Lo spettro del terrorismo spaventa anche Ginevra. Per la prima volta la sede dell’Onu è presidiata da armati di mitragliatrici. “Siamo passati da una minaccia vaga a una minaccia specifica“, ha spiegato il responsabile della comunicazione del Dipartimento di Sicurezza di Ginevra annunciando un rafforzamento delle pattuglie. Da questa mattina le autorità cittadine hanno alzato il livello di allerta e cercano quattro persone accusate di avere “legami con il terrorismo“. “La polizia ha aumentato il livello di vigilanza e rafforzato il numero di agenti dispiegati”, ha fatto sapere il dipartimento, spiegando che dei ricercati è stata fornita anche anche una foto.
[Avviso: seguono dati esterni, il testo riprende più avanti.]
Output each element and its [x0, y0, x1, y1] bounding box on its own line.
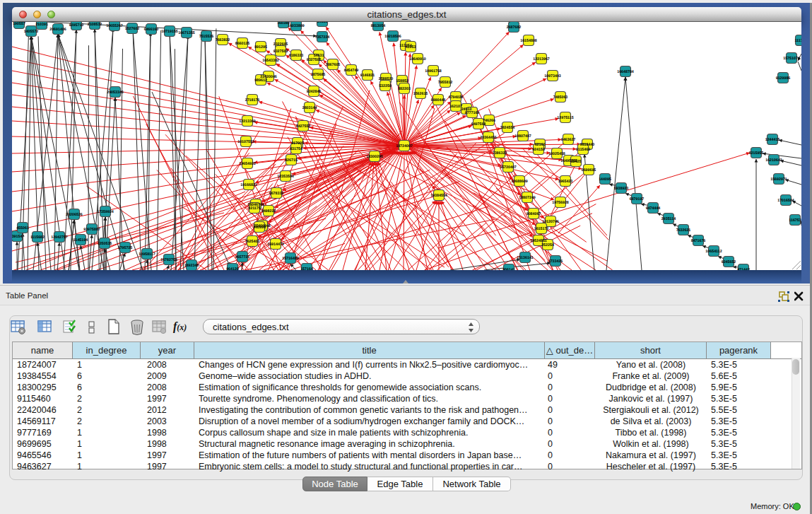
svg-text:7357224: 7357224 [315, 35, 330, 40]
svg-text:9327505: 9327505 [307, 58, 322, 62]
svg-text:18724007: 18724007 [396, 144, 413, 148]
svg-text:62160: 62160 [535, 143, 546, 147]
svg-text:41953: 41953 [406, 45, 416, 49]
svg-text:10688609: 10688609 [511, 180, 528, 184]
svg-text:9129986: 9129986 [776, 76, 791, 81]
svg-text:20691406: 20691406 [49, 28, 66, 32]
svg-text:10961758: 10961758 [425, 69, 442, 74]
svg-text:9498222: 9498222 [261, 209, 276, 214]
svg-text:8186323: 8186323 [289, 54, 304, 58]
svg-text:19756928: 19756928 [552, 201, 569, 205]
svg-text:19384554: 19384554 [430, 194, 447, 198]
svg-text:19218506: 19218506 [384, 35, 401, 39]
svg-text:93975887: 93975887 [83, 228, 100, 232]
svg-text:8427552: 8427552 [296, 124, 311, 129]
svg-text:15720407: 15720407 [500, 165, 517, 170]
svg-text:9463627: 9463627 [561, 138, 576, 142]
svg-text:16648784: 16648784 [617, 70, 634, 74]
svg-text:9242845: 9242845 [307, 90, 322, 94]
svg-text:12975115: 12975115 [557, 116, 573, 120]
svg-text:15751074: 15751074 [783, 57, 800, 61]
svg-text:2588520: 2588520 [379, 77, 394, 81]
svg-text:8660125: 8660125 [235, 42, 250, 46]
svg-text:29053346: 29053346 [107, 90, 124, 95]
svg-text:210391: 210391 [35, 23, 48, 27]
svg-text:989612: 989612 [254, 78, 267, 83]
svg-text:917005: 917005 [291, 141, 304, 146]
svg-text:10719155: 10719155 [161, 30, 178, 34]
svg-text:0699695: 0699695 [582, 168, 596, 173]
svg-text:84130: 84130 [317, 22, 328, 24]
svg-text:2687682: 2687682 [507, 25, 522, 30]
svg-text:1250535: 1250535 [98, 242, 112, 246]
svg-text:9474444: 9474444 [646, 206, 661, 211]
svg-text:12213967: 12213967 [533, 57, 550, 62]
svg-text:9327503: 9327503 [273, 49, 288, 54]
svg-text:1733426: 1733426 [548, 259, 563, 264]
svg-text:8215955: 8215955 [749, 151, 764, 156]
svg-text:1527602: 1527602 [125, 27, 140, 31]
svg-text:1795725: 1795725 [118, 246, 133, 250]
svg-text:18300295: 18300295 [366, 155, 383, 159]
svg-text:80425: 80425 [571, 160, 582, 164]
svg-text:891295: 891295 [254, 45, 267, 49]
svg-text:10025458: 10025458 [548, 152, 565, 156]
svg-text:252254: 252254 [541, 243, 554, 247]
svg-text:15716485: 15716485 [282, 257, 299, 261]
svg-text:7485063: 7485063 [553, 95, 568, 100]
svg-text:162107: 162107 [449, 105, 462, 109]
svg-text:111753: 111753 [794, 39, 801, 43]
svg-text:1405572: 1405572 [24, 30, 39, 34]
svg-text:10107553: 10107553 [237, 140, 254, 144]
svg-text:6497568: 6497568 [471, 122, 486, 127]
svg-text:964120: 964120 [226, 267, 239, 270]
svg-text:20364456: 20364456 [480, 136, 497, 140]
svg-text:9115460: 9115460 [576, 148, 590, 152]
svg-text:17016504: 17016504 [777, 199, 794, 203]
svg-text:455061: 455061 [16, 226, 29, 230]
svg-text:3824554: 3824554 [500, 126, 515, 130]
svg-text:12353594: 12353594 [277, 175, 294, 179]
svg-text:7386322: 7386322 [493, 151, 507, 156]
svg-text:826715: 826715 [285, 158, 298, 163]
svg-text:144095: 144095 [599, 177, 611, 182]
svg-text:9295710: 9295710 [69, 23, 84, 28]
svg-text:16033809: 16033809 [288, 24, 305, 28]
svg-text:18640910: 18640910 [409, 57, 426, 62]
svg-text:9777169: 9777169 [465, 111, 480, 115]
svg-text:6879197: 6879197 [630, 197, 645, 201]
svg-text:8813054: 8813054 [371, 24, 386, 28]
svg-text:806141: 806141 [502, 268, 515, 270]
svg-text:10654112: 10654112 [705, 250, 722, 254]
svg-text:10807487: 10807487 [514, 134, 531, 139]
svg-text:882203: 882203 [398, 87, 411, 91]
svg-text:15692971: 15692971 [770, 177, 787, 182]
svg-text:10120746: 10120746 [542, 220, 559, 224]
svg-text:16782759: 16782759 [160, 258, 177, 262]
svg-text:157164: 157164 [300, 267, 313, 270]
svg-text:421175: 421175 [248, 206, 260, 211]
svg-text:12942757: 12942757 [51, 235, 68, 240]
svg-text:2718176: 2718176 [245, 98, 260, 103]
svg-text:7515526: 7515526 [199, 35, 214, 39]
svg-text:19654923: 19654923 [239, 162, 256, 166]
svg-text:924150: 924150 [532, 148, 545, 152]
svg-text:16543382: 16543382 [262, 59, 279, 63]
svg-text:2803144: 2803144 [302, 106, 317, 110]
svg-text:5938923: 5938923 [614, 187, 629, 191]
svg-text:8454749: 8454749 [344, 69, 359, 73]
svg-text:17359924: 17359924 [97, 210, 114, 214]
svg-text:1892348: 1892348 [184, 264, 199, 268]
svg-text:16154808: 16154808 [520, 39, 537, 43]
svg-text:1615172: 1615172 [534, 227, 549, 231]
svg-text:9245652: 9245652 [722, 260, 736, 264]
svg-text:8990448: 8990448 [431, 98, 446, 103]
svg-text:8471676: 8471676 [691, 239, 706, 243]
svg-text:16210643: 16210643 [765, 158, 782, 163]
svg-text:2108532: 2108532 [88, 23, 102, 27]
svg-text:1562615: 1562615 [413, 92, 428, 96]
svg-text:9657721: 9657721 [235, 255, 250, 259]
svg-text:2867605: 2867605 [326, 63, 341, 67]
svg-text:39154: 39154 [12, 235, 22, 239]
svg-text:2322605: 2322605 [273, 42, 288, 47]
In un primo momento  i quattro sospetti erano stati messi in relazione alle indagini legate agli attentati di Parigi. Ma poche ore dopo la stessa polizia ha fatto sapere di non avere informazioni che leghino i sospettati alle stragi del 13 novembre. La stampa elvetica cita fonti secondo cui ci sono informazioni, nazionali e internazionali, della presenza di individui sospetti nell’area di Ginevra. Una guardia di sicurezza alla sede delle Nazioni unite ha riferito che le autorità svizzere starebbero cercando “quattro ragazzi” che si ritiene siano nell’area.

Le autorità “hanno ricevuto ieri pomeriggio dalla Confederazione una segnalazione di individui sospetti che potrebbero trovarsi a Ginevra o nella zona”, si legge in un comunicato del Dipartimento di Sicurezza del Cantone.

“Le indagini sono condotte in stretta collaborazione con i servizi nazionali e internazionali al fine di individuare e mettere in discussione questi individui”, prosegue la nota specificando che “allo stato attuale, e per ovvie ragioni operative, non può essere data alcuna informazione aggiuntiva per quanto riguarda le indagini”. Forze “di polizia supplementari sono state dispiegate sul territorio di Ginevra ed il livello di vigilanza è stato alzato”, conclude.

Non c’è solo Ginevra nel mirino di possibili attacchi dell’Isis ma anche Toronto e Chicago: lo affermano i media svizzeri, secondo cui sarebbe stato  un rapporto dell’intelligence Usa a far scattare l’allerta nella città svizzera. La segnalazioni sui quattro sospettati “arrivano dagli 007 americani”.